Sculptor Senga Nengundi and pop painter Evelyne Axell were among those getting the spotlight.
Kate Brown ShareShare This Article
Last Friday, some 47 galleries and a myriad more satellite shows opened their doors over Berlin’s Gallery Weekend, a preeminent event that sees invited collectors ushered from gallery to gallery around the city in private cars. Yet in the days leading up to the opening, a study was released about the subpar working conditions for the average artist in Berlin, touching off a flurry of discussions that inevitably punctured a hole in the weekend’s glamorous events.
In addition to putting hard numbers to the impoverished situation of Berlin-based artists, which particularly affect female artists, the study (lead by the Institute for Strategy Development) also confirmed that male artists are much more frequently represented in solo exhibitions throughout the city. Surprised?

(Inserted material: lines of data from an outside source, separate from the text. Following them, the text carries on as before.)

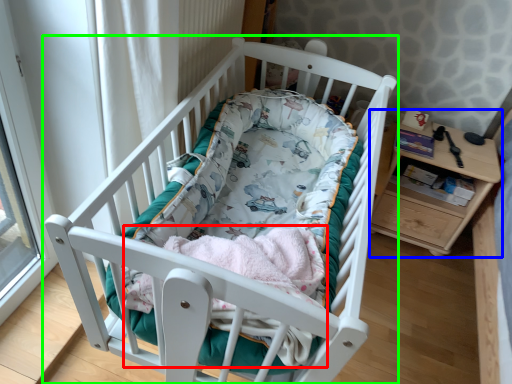 Question: Estimate the real-world distances between objects in this image. Which object is closer to baby clothe (highlighted by a red box), changing table (highlighted by a blue box) or infant bed (highlighted by a green box)?

Choices:
 (A) changing table
 (B) infant bed

Answer: (B) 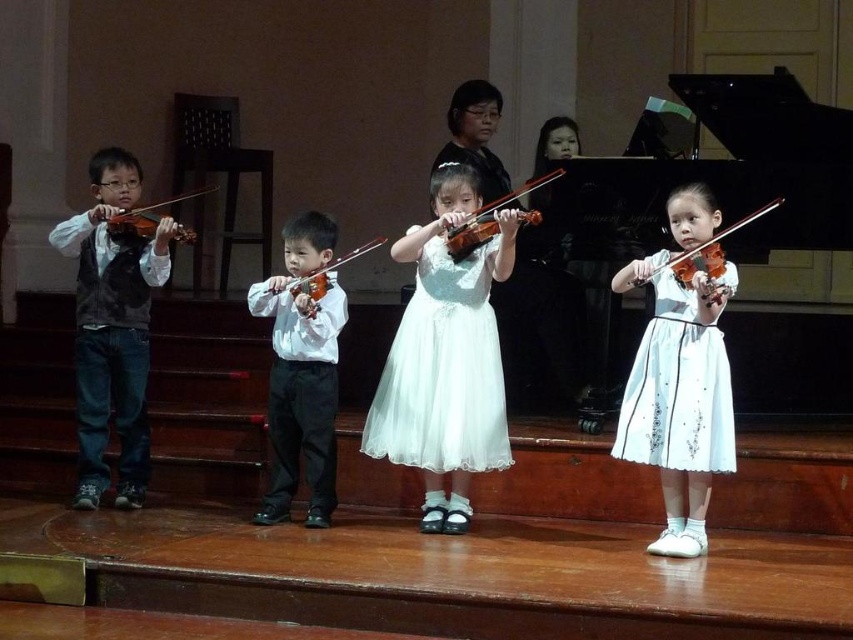 Can you confirm if white smooth shirt at center is wider than matte black violin at left?

Correct, the width of white smooth shirt at center exceeds that of matte black violin at left.

Between white smooth shirt at center and matte black violin at left, which one has less height?

matte black violin at left is shorter.

Is point (325, 504) farther from camera compared to point (128, 209)?

No, it is in front of (128, 209).

You are a GUI agent. You are given a task and a screenshot of the screen. Output one action in this format:
    pyautogui.click(x=<x>, y=<y>)
    Task: Click on the white smooth shirt at center
    Image resolution: width=853 pixels, height=640 pixels.
    Given the screenshot: What is the action you would take?
    pyautogui.click(x=300, y=372)

Is white glossy violin at center wider than matte brown violin at center?

Yes, white glossy violin at center is wider than matte brown violin at center.

Does white glossy violin at center lie behind matte brown violin at center?

That is False.

Measure the distance between white glossy violin at center and camera.

They are 4.04 meters apart.

The height and width of the screenshot is (640, 853). I want to click on white glossy violin at center, so click(x=488, y=220).

Between matte black vest at left and white glossy violin at center, which one appears on the left side from the viewer's perspective?

From the viewer's perspective, matte black vest at left appears more on the left side.

Is matte black vest at left bigger than white glossy violin at center?

Correct, matte black vest at left is larger in size than white glossy violin at center.

The image size is (853, 640). Identify the location of matte black vest at left. (112, 326). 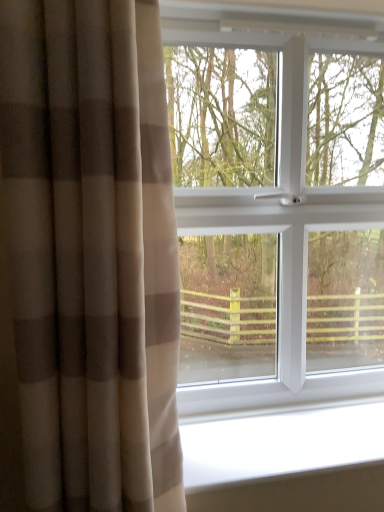 Question: From the image's perspective, is beige textured curtain at left over white smooth window sill at lower center?

Choices:
 (A) no
 (B) yes

Answer: (B)

Question: Is the position of beige textured curtain at left more distant than that of white smooth window sill at lower center?

Choices:
 (A) yes
 (B) no

Answer: (B)

Question: Considering the relative sizes of beige textured curtain at left and white smooth window sill at lower center in the image provided, is beige textured curtain at left bigger than white smooth window sill at lower center?

Choices:
 (A) yes
 (B) no

Answer: (A)

Question: Can you confirm if beige textured curtain at left is positioned to the left of white smooth window sill at lower center?

Choices:
 (A) no
 (B) yes

Answer: (B)

Question: Considering the relative positions of beige textured curtain at left and white smooth window sill at lower center in the image provided, is beige textured curtain at left to the right of white smooth window sill at lower center from the viewer's perspective?

Choices:
 (A) no
 (B) yes

Answer: (A)

Question: Is white smooth window sill at lower center inside beige textured curtain at left?

Choices:
 (A) yes
 (B) no

Answer: (B)

Question: Considering the relative positions of white plastic window at center and white smooth window sill at lower center in the image provided, is white plastic window at center behind white smooth window sill at lower center?

Choices:
 (A) yes
 (B) no

Answer: (A)

Question: From a real-world perspective, is white plastic window at center located beneath white smooth window sill at lower center?

Choices:
 (A) yes
 (B) no

Answer: (B)

Question: Is white plastic window at center far from white smooth window sill at lower center?

Choices:
 (A) no
 (B) yes

Answer: (A)

Question: Is white plastic window at center oriented towards white smooth window sill at lower center?

Choices:
 (A) yes
 (B) no

Answer: (A)

Question: Does white plastic window at center touch white smooth window sill at lower center?

Choices:
 (A) yes
 (B) no

Answer: (B)

Question: Can you confirm if white plastic window at center is positioned to the left of white smooth window sill at lower center?

Choices:
 (A) no
 (B) yes

Answer: (B)

Question: Does white smooth window sill at lower center have a greater height compared to white plastic window at center?

Choices:
 (A) yes
 (B) no

Answer: (B) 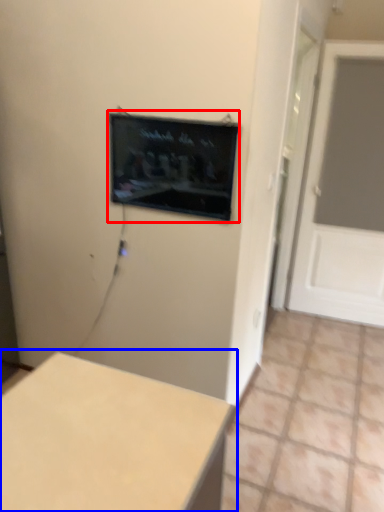 Question: Which point is further to the camera, computer screen (highlighted by a red box) or table (highlighted by a blue box)?

Choices:
 (A) computer screen
 (B) table

Answer: (A) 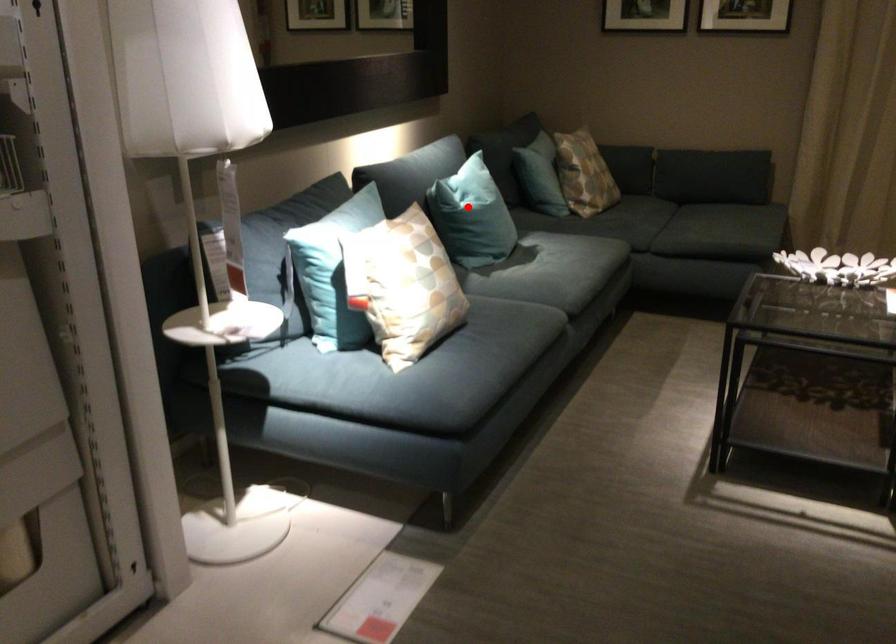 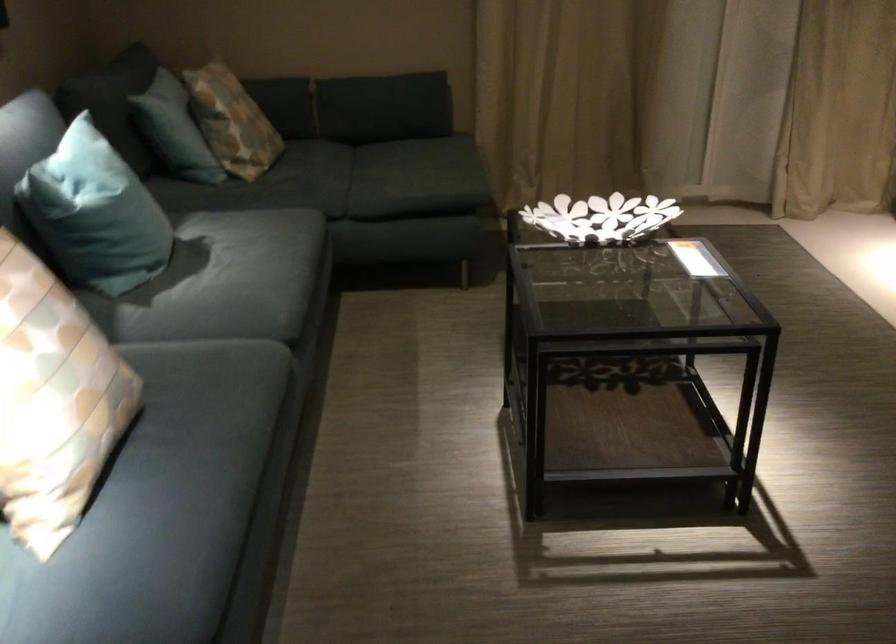 Question: I am providing you with two images of the same scene from different viewpoints. A red point is shown in image1. For the corresponding object point in image2, is it positioned nearer or farther from the camera?

Choices:
 (A) Nearer
 (B) Farther

Answer: (A) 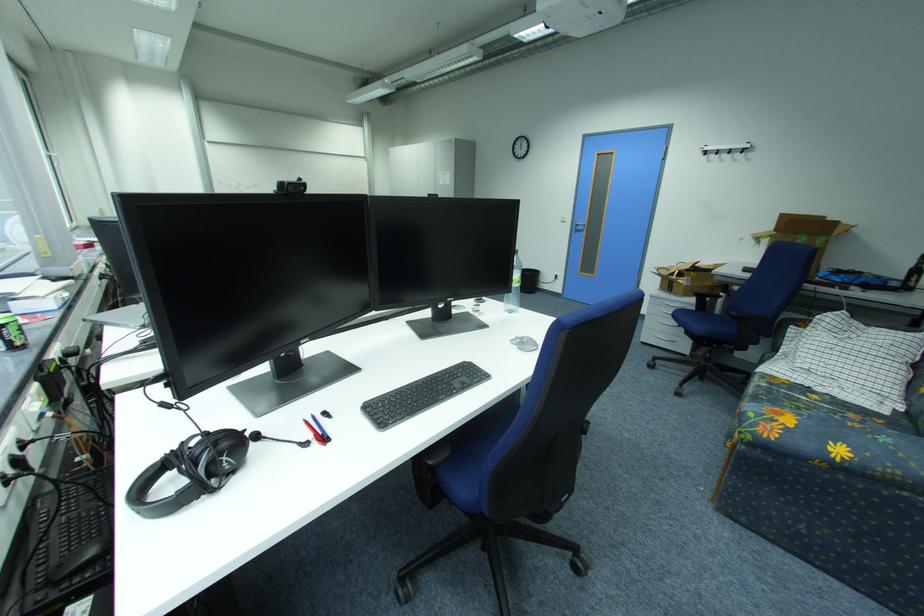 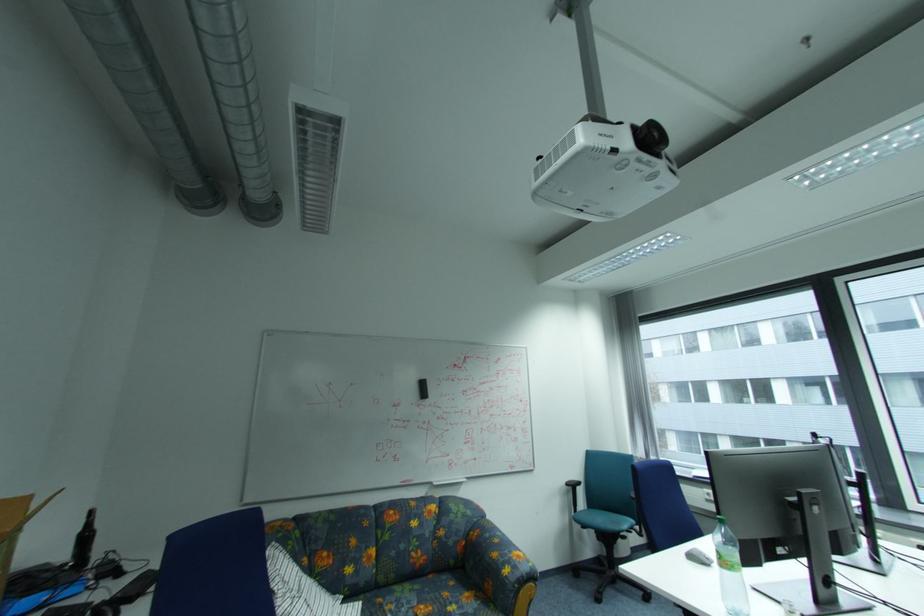 Question: I am providing you with two images of the same scene from different viewpoints. Which of the following objects are not visible in image2?

Choices:
 (A) dark glass bottle
 (B) floral sofa armrest
 (C) red pen
 (D) green leaf pillow

Answer: (C) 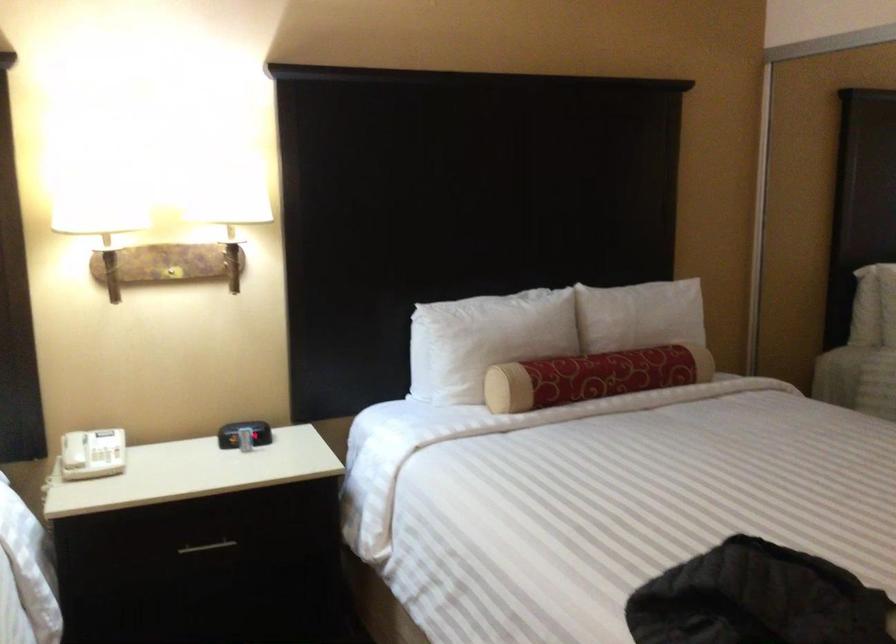 Find the location of a particular element. silver drawer handle is located at coordinates (207, 547).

At Gallery Weekend this year, the gender split was not quite balanced: Some 22 female artists were exhibited as solo or two-person shows out of the 58 solo or two-person exhibitions included on the official bill—far less than half. And yet, over the course of the weekend’s non-stop openings and receptions, the most buzzed-about exhibitions were decidedly in the female category. Many of these accomplished artists were even having their Berlin debuts.
The increased collective presence of these big presentations by women could almost be read as a statement—that is, if the distinct exhibitions were not so significant in and of themselves.
Here are artnet News’s highlight exhibitions from Gallery Weekend Berlin 2018.
Despite being one of the more revered artists in her home country of Sweden, 63-year old Cecilia Edefalk’s new show at carlier | gebauer is only her first solo exhibition in Berlin—a feat that feels long overdue. The show, titled “the eight White Within angel,” has a distinguished museum quality to it, with multiple bodies of works being presented throughout the gallery’s multi-room presentation. Though the press release claims that it is in fact not a retrospective, taken together the works in the show spans over 20 years.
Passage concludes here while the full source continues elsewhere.